Da hier keine Nebenwirkungen zu erwarten sind, auch nicht bei einer langfristigen Benutzung, wäre diese Methode auf
jeden Fall eine gesündere Alternative als die Pillen der Pharmaindustrie.
Zunächst vielleicht erst einmal ein etwas unbekannteres Phänomen: Das sogenannte „Kardiale Syndrom X“. Dieses
Syndrom ist geprägt von Angina-Pectoris-Anfällen und EKG-Veränderungen, die denen einer Ischämie gleichen – und die
sind im Anfall sehr schmerzhaft! Die Koronararterien zeigen sich bei diesem Syndrom jedoch „normal“. Die Prognose
dieser Patienten ist relativ gut, denn es hat sich bislang kein erhöhtes Sterblichkeitsrisiko gezeigt. Auch das
Risiko für kardiovaskuläre Probleme entspricht dem eines Gesunden. Was hier jedoch besonders leidet, ist die
Lebensqualität dieser Patienten.
Was zu diesem „kardialen Syndrom X“ führt und welche Ursachen dahinter stehen, hat die Schulmedizin erforscht
und als evidenzbasiertes Ergebnis die „Ursache unbekannt“ herausgefunden. Um nicht gänzlich mit leeren Händen
dazustehen, werden verschiedene Hypothesen erwägt: Verengung der Mikrogefäße im Herzmuskel durch ein Zuviel an
Endothelin, Östrogenmangel in der Menopause oder eine erhöhte Schmerzempfindlichkeit. Als schulmedizinische
Maßnahme werden hier Beta-Blocker und Calciumantagonisten empfohlen, um den Brustschmerz zu verringern.
Es kommt sogar eine Hormonersatztherapie in Frage, um den Östrogenmangel zu beseitigen – ein zweischneidiges
Schwert, da bei dieser Therapie oft synthetische Hormone zum Einsatz kommen, die nur bedingt etwas mit dem
natürlichen Östrogen zu tun haben. Diese synthetischen Östrogene stehen außerdem im Verdacht, die Entwicklung von
Krebserkrankungen zu fördern. Aber das ist eine ganz andere Frage und ein neues Thema. Auf dieser Webseite will ich
mich auf das Autogene Training beschränken.
Also: kann das Autogene Training leisten, was die Schulmedizin und ihre Maßnahmen nur auf hypothetischer
Grundlage bewältigen? Schauen wir einmal auf folgende Arbeit:
Asbury EA et al.: Department of Cardiac Medicine, National Heart and Lung Institute, Imperial College London,
London, UK. e.asbury@imperial.ac.uk
Autogenic training to manage symptomology in women with chest pain and normal coronary
arteries
in: Menopause. 2009 Jan-Feb;16(1):60-5. doi: 10.1097/GME.0b013e318184762e.

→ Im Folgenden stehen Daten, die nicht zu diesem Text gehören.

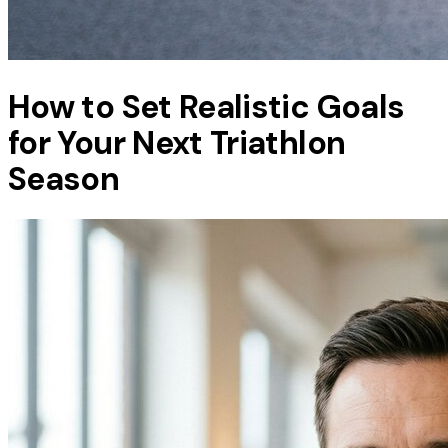
How to Set Realistic Goals
for Your Next Triathlon
Season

Diese Arbeit aus dem Jahr 2009 hatte sich zur Aufgabe gestellt, Autogenes Training als Behandlungsmethode für
psychologische Morbidität, Symptomatik und psychologische Stressmerkmale bei Frauen mit Brustschmerzen zu
untersuchen. Die beteiligten Frauen wiesen alle Merkmale eines Syndrom X auf (positiver Test für myokardiale
Ischämie und gleichzeitig normale Arterien der Herzkranzgefäße).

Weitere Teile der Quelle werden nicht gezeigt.